Friday, July 31, 2015

A Voice for Climate Justice

Of the many high-visibility figures associated with the global climate movement, Mary Robinson may have the best claim to the moral high ground. Her admired service as President of the Irish Republic elevated her to that stage, but her decision to take on the job of UN High Commissioner for Human Rights made her humanitarian ambitions clearer still. Now she runs a foundation in her own name, dedicated to climate resilience and mitigation, and in that capacity she is worth listening to, as in this short interview.

What particular claims does she bring to the climate discussion as it moves toward Paris? Her position can be summed up in the phrase 'Climate Justice,' but she moves beyond the phrase to the realities at ground or sea level. When President Tong of the island nation of Kiribati announces planning for his people's "migration with dignity," Robinson adds her voice to his, declaring "no world leader should have to plan" for such a contingency. Whether on behalf of African farmers, mostly women, whose crops are threatened with irregular weather patterns, or peasants whose lands risk inundation for 'green' hydro-electric projects, Robinson's exposure to the world's poor enables her to articulate the dilemmas and impending catastrophes that threaten the least responsible, most vulnerable populations. What should we notice particularly in her remarks?

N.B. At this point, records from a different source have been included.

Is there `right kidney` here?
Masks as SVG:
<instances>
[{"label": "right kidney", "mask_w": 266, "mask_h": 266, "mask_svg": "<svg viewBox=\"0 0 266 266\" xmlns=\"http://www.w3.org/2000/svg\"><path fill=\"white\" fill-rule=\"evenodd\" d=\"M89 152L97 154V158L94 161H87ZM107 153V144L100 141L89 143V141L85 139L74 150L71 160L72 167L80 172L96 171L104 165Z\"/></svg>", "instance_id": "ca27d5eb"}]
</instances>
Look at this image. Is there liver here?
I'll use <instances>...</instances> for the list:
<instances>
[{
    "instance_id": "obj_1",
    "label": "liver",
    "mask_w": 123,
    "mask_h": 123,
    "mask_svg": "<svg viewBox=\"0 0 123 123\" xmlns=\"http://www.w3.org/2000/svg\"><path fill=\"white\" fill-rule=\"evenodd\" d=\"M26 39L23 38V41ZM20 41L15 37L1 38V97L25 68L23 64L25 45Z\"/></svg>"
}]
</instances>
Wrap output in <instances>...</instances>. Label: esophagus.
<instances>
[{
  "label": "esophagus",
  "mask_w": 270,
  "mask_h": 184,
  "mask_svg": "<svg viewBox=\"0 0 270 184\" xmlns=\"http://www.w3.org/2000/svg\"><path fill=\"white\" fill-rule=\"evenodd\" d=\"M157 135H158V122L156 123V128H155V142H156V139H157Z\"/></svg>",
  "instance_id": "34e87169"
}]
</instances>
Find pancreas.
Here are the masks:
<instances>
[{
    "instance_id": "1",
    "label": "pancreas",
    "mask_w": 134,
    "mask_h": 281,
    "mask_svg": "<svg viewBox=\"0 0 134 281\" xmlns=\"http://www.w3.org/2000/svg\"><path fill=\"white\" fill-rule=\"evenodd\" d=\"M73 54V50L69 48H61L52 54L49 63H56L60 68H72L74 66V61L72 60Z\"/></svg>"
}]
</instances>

  • Green climate funding: while others are wondering how the Fund will ever reach the promised level of $100 billion by 2020, Robinson suggests that much more--as much as $300 billion annually--would be a more realistic number, both to build resilient infrastructure in threatened locales and to mitigate the inevitable dislocations and disasters from rising seas and changing weather. This funding gap--that's us, the global rich, she's talking about--now looms as perhaps the greatest challenge to global consensus at Paris.

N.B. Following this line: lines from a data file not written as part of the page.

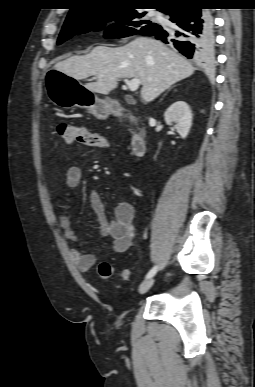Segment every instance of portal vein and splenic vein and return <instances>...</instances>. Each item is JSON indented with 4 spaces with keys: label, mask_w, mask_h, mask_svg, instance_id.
<instances>
[{
    "label": "portal vein and splenic vein",
    "mask_w": 255,
    "mask_h": 387,
    "mask_svg": "<svg viewBox=\"0 0 255 387\" xmlns=\"http://www.w3.org/2000/svg\"><path fill=\"white\" fill-rule=\"evenodd\" d=\"M124 81L128 86L129 90L132 92H135L139 88V85L141 83L140 80L137 78H133L131 80L125 79Z\"/></svg>",
    "instance_id": "portal-vein-and-splenic-vein-1"
}]
</instances>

  • Migrants and refugees: like others, Robinson sees in the growing migrant pressure of  displaced Africans on Europe the first signs of much greater displacements to come. While her first emphasis is resilience, that is, adaptations that will enable people to remain in their homelands, she also notes that "the world is grossly underprepared" for the migratory pressures that climate change will cause.
  • Women: Robinson is particularly aware that the burdens of adaptation and community will fall disproportionately on women, who are already the binding agents in many at-risk societies, and she is concerned to elevate a class of female leaders who will be able to weigh in on the adaptations and emergency measures to come.

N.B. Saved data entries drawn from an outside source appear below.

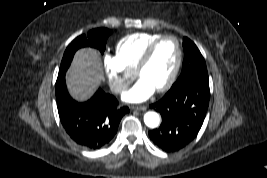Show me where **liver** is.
<instances>
[{
  "instance_id": "liver-1",
  "label": "liver",
  "mask_w": 267,
  "mask_h": 178,
  "mask_svg": "<svg viewBox=\"0 0 267 178\" xmlns=\"http://www.w3.org/2000/svg\"><path fill=\"white\" fill-rule=\"evenodd\" d=\"M103 80V68L98 51L91 48L78 50L67 73V85L71 95L84 101L94 93Z\"/></svg>"
}]
</instances>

It is easy to get lost in the complex discussions of alternative technologies and projected changes in greenhouse gas emissions, in the multiplicity of national INDC plans and changing data for understanding the often inscrutable operations of climate. In the face of such uncertainties Robinson's moral compass--like the pope's--is sure, and her leadership a welcome turning to the human realities that will define us as a species as the century wears on.